◆ Exercise requirements ◆
Wherever the word "Ergebnissen" appears in a line below, that line counts; report the total number of such lines only.

[Stored data entries]
•••

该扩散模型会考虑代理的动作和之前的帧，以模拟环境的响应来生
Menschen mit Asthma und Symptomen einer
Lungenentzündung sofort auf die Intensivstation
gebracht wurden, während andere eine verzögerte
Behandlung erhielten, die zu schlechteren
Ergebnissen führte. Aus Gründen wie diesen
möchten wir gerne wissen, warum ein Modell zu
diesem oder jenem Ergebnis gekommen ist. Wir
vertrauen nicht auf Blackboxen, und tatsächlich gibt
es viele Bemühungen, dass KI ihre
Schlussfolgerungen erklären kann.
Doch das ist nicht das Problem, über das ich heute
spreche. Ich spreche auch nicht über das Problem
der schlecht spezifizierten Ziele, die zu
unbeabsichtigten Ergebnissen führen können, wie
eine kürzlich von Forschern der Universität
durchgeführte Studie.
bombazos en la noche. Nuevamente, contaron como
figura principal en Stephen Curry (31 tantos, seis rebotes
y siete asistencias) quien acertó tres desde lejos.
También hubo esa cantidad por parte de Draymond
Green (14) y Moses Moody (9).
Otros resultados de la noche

•••

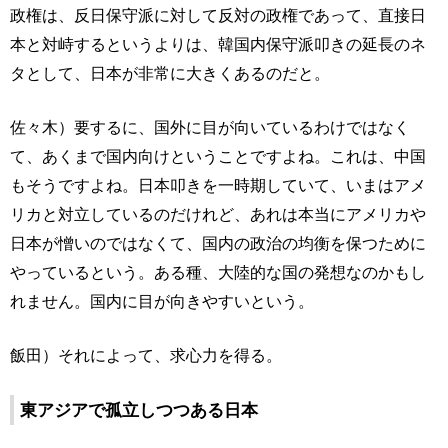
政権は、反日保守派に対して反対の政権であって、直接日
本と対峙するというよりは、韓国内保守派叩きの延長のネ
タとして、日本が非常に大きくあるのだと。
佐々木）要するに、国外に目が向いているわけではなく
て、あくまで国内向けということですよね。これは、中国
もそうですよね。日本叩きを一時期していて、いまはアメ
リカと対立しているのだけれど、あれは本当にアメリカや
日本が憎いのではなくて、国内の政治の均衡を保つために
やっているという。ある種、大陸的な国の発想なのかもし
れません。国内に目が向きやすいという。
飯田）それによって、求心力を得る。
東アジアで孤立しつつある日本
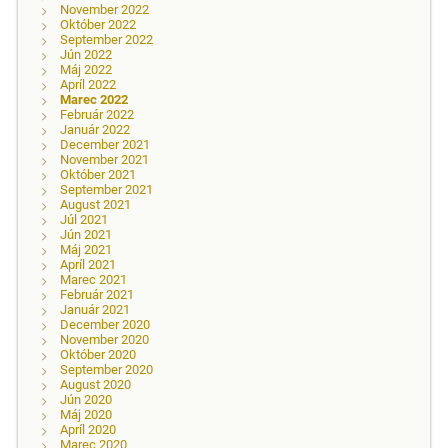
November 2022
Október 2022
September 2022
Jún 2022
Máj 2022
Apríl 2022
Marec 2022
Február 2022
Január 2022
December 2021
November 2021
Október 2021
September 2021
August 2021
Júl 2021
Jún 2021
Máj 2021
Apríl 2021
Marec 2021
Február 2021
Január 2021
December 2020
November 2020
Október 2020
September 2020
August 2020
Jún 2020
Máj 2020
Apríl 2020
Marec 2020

•••

◆ Task solution ◆
2